A new approach for a new generation of workers

A recent FlexJobs report found that Gen Z employees were more likely than Gen X or Millennials to prefer hybrid arrangements that give them opportunities to work in the office. These differences in preference could indicate the type of career development people from different generations need. Younger employees and those new to the organization may need more frequent interaction and prefer to be onsite at least some of the time to get it. 

Mentoring opportunities decreased with the increase in remote work, so in-person time may be more critical for newer employees to make valuable connections. And, since younger employees look at career advancement differently than seasoned employees — with more willingness to switch employers or try new roles — getting cross-functional exposure is essential.

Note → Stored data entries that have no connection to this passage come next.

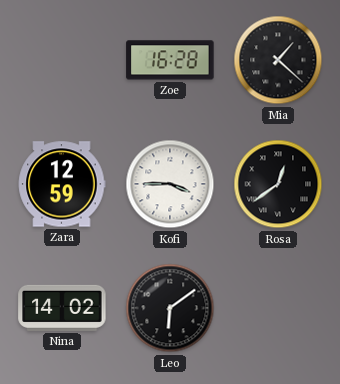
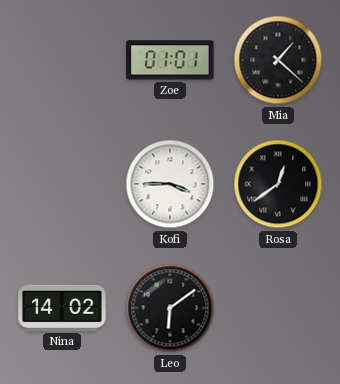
Zoe: 16:28 -> 01:01
Zara: 12:59 -> none
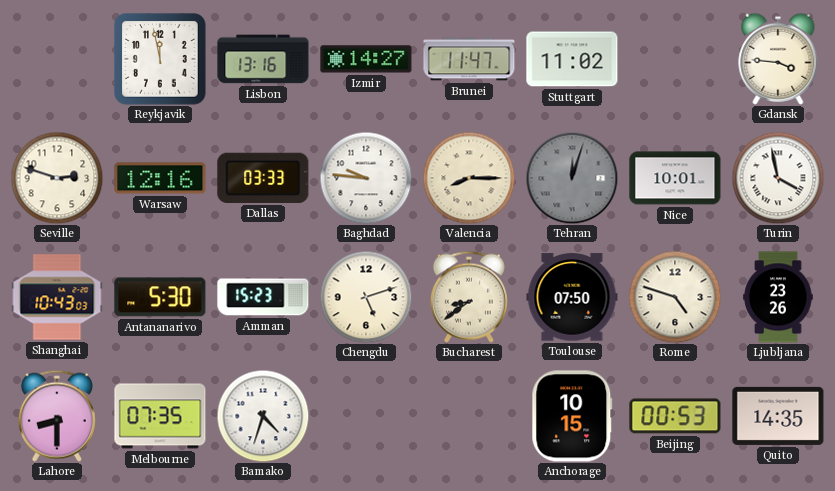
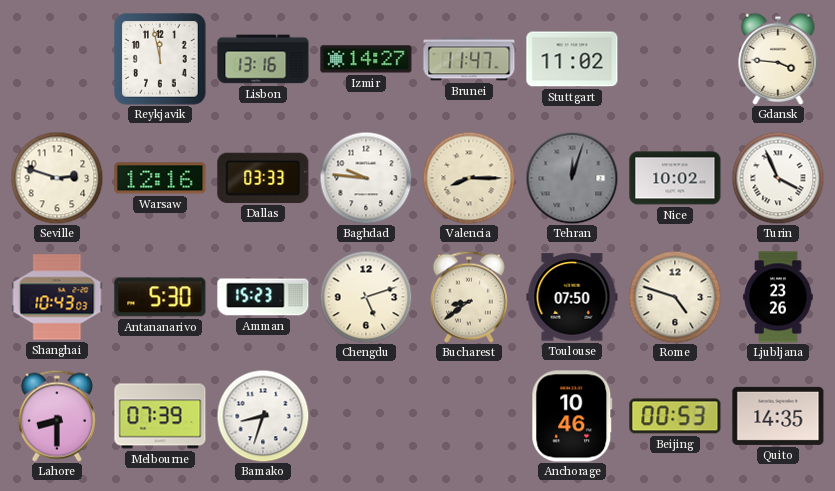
Nice: 10:01 -> 10:02
Turin: 3:58 -> 3:56
Melbourne: 07:35 -> 07:39
Bamako: 4:33 -> 8:33
Anchorage: 10:15 -> 10:46
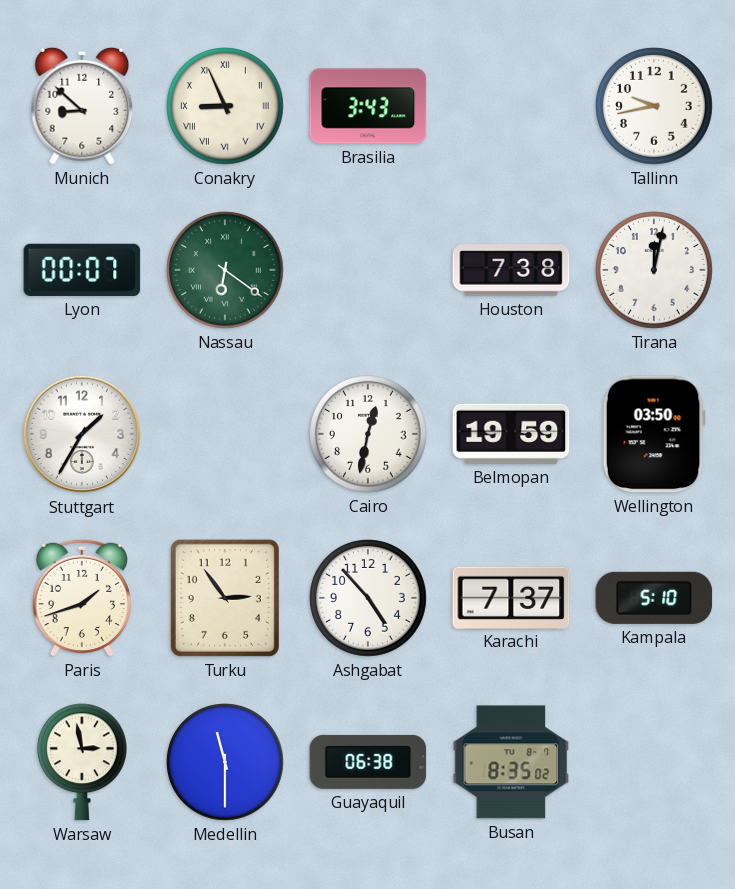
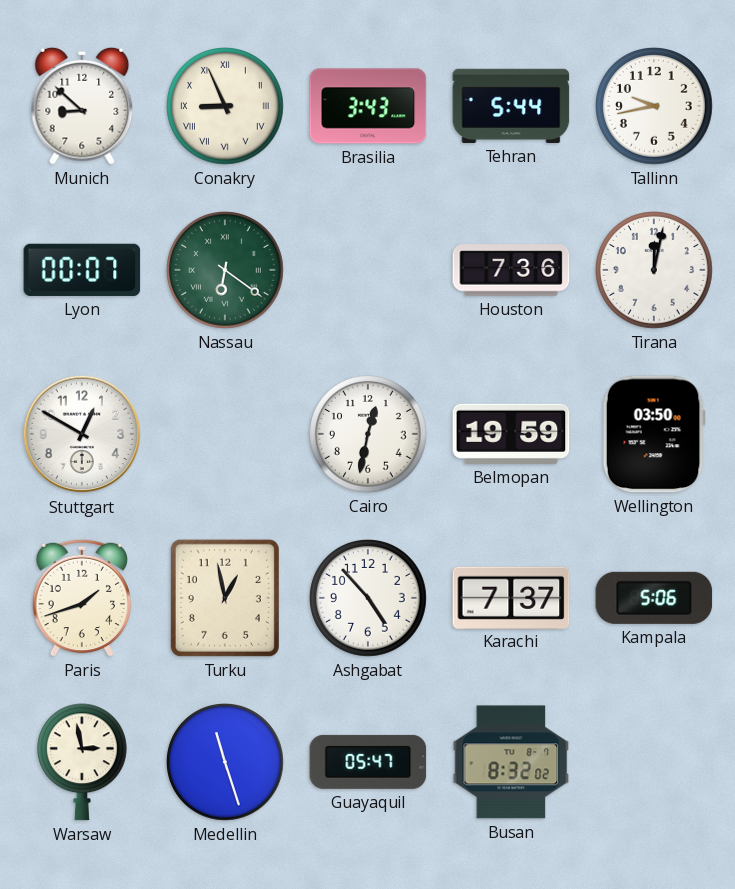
Tehran: none -> 5:44
Houston: 7:38 -> 7:36
Stuttgart: 1:35 -> 12:50
Turku: 2:54 -> 12:58
Kampala: 5:10 -> 5:06
Medellin: 11:30 -> 11:27
Guayaquil: 06:38 -> 05:47
Busan: 8:35 -> 8:32
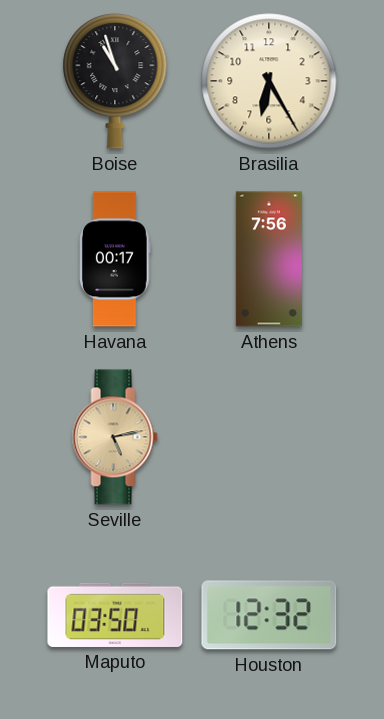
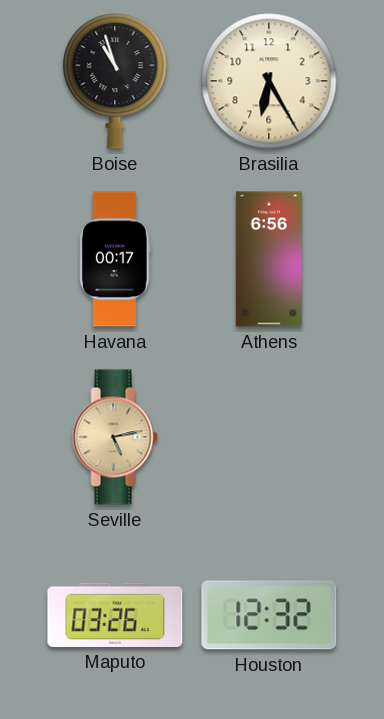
Athens: 7:56 -> 6:56
Maputo: 03:50 -> 03:26
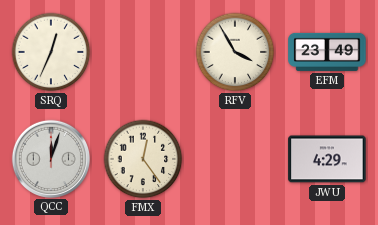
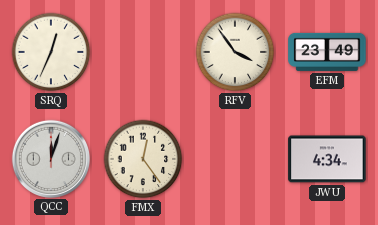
RFV: 3:55 -> 3:54
JWU: 4:29 -> 4:34
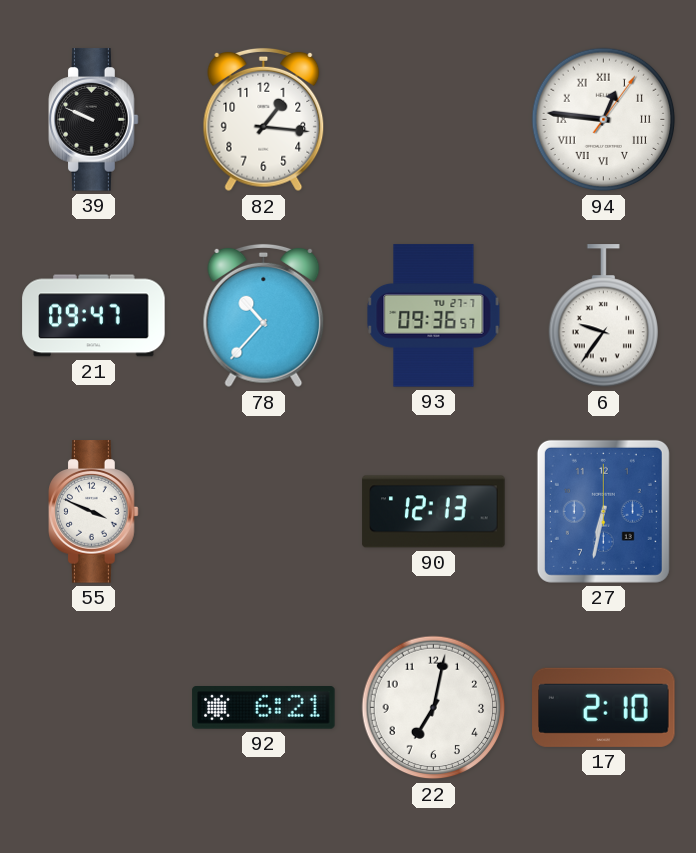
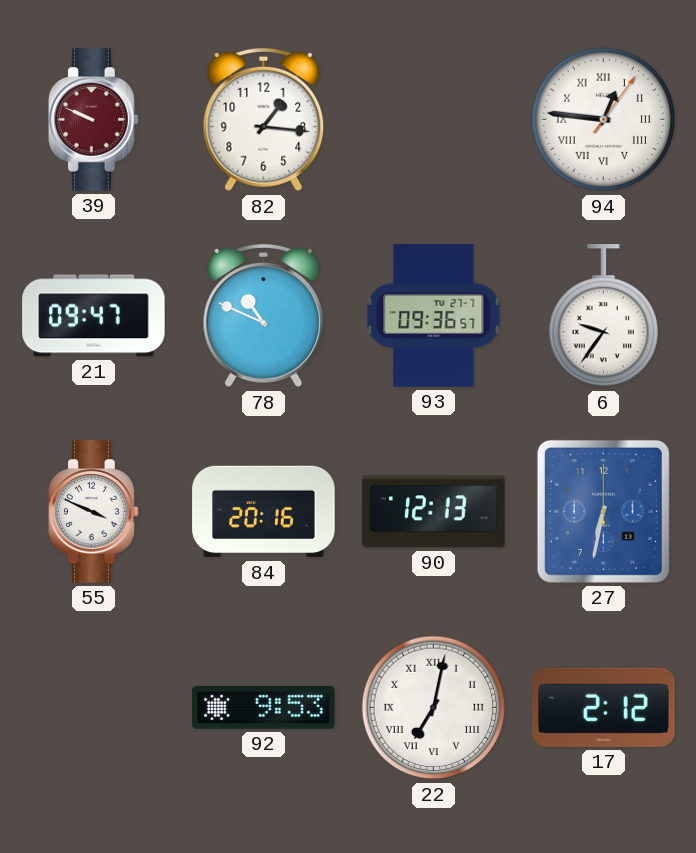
39 dial: black -> burgundy
78: 10:37 -> 10:49
84: none -> 20:16
92: 6:21 -> 9:53
22 numerals: Arabic -> Roman
17: 2:10 -> 2:12
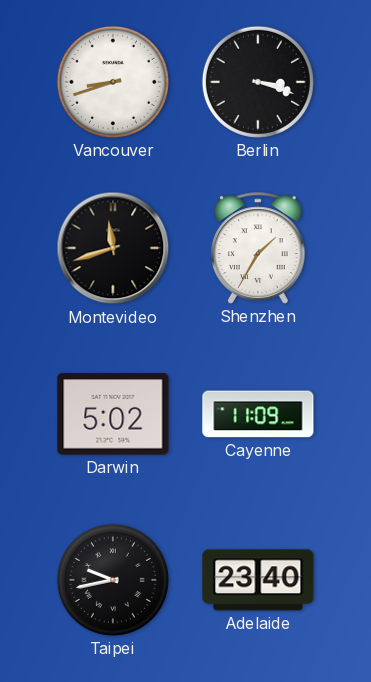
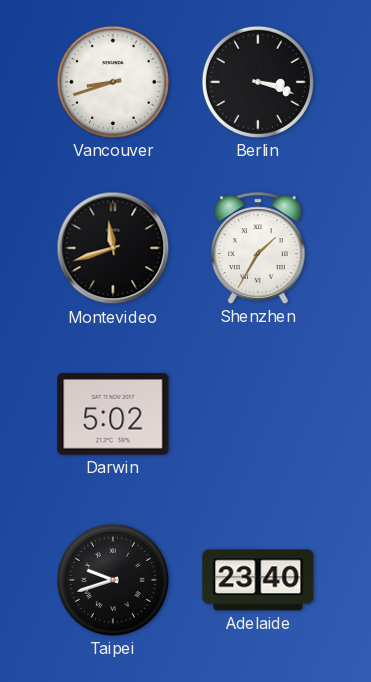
Cayenne: 11:09 -> none
Taipei: 9:43 -> 9:42
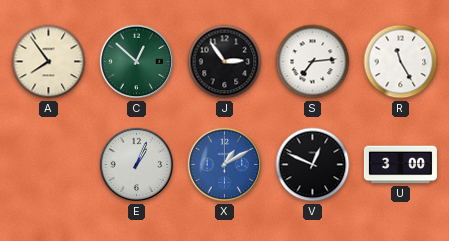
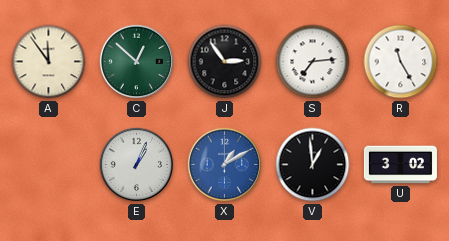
A: 7:54 -> 11:54
V: 12:49 -> 12:59
U: 3:00 -> 3:02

Internal internship programs and temporary assignments with new teams can help remote employees get hands-on experience learning new skills from colleagues they wouldn’t otherwise encounter. And, new tools can help both managers and employees envision unconventional career paths and even design paths that match individual employees’ skill sets and goals.

For example, AI-based career pathing tools can help employers find connections between individual employees’ skills and specific roles, and also identify skill gaps so employees know what they need to work on to get where they want to go.

Power skills to help employees pave their own way

At HP, a program called “Power Your Possible” helps employees identify the skills they need to build and the specific steps they need to take to move forward on their chosen career path. Specifically, Oguh says, the program focuses on “power skills,” aka “soft skills,” employees will need to rely on as working paradigms shift over the next 10 years: networking, broadening the scope of your network, and finding the right mentors, to name a few. 

“We even have email templates to send to people you’d like to connect with, so you don’t have to think about it yourself,” Oguh says.

Learning to network within their own company and beyond, seek out new opportunities, and proactively build new skills can be just as effective as the water-cooler conversations and in-office training that helped employees advance in the past. But, all of that requires employees themselves to take charge of their own development.

“Take the initiative,” advises Meschuk. “Ask your manager what it takes to advance, then research the company resources to see what documentation exists on career paths, desired behaviors, and company values. See how you can embody and exude them in day-to-day work.”

Through company-sponsored programs or on platforms like Skillshare, YouTube, or even TikTok, employees can learn to sharpen their presentation delivery, refine their communications skills, use new software and other tech tools, and build specific skills necessary for jobs they may be interested in.

Meschuk also advises employees to talk to others in the company and their industry to learn about their career paths and lessons they’ve learned along the way. He suggests employees document their goals and accomplishments and review them with their managers regularly to keep career development front and center.

“A proactive approach to owning your own career can pay dividends down the line,” he says. “If you are seen as someone who takes initiative and is solutions focused, your star will shine brightly.”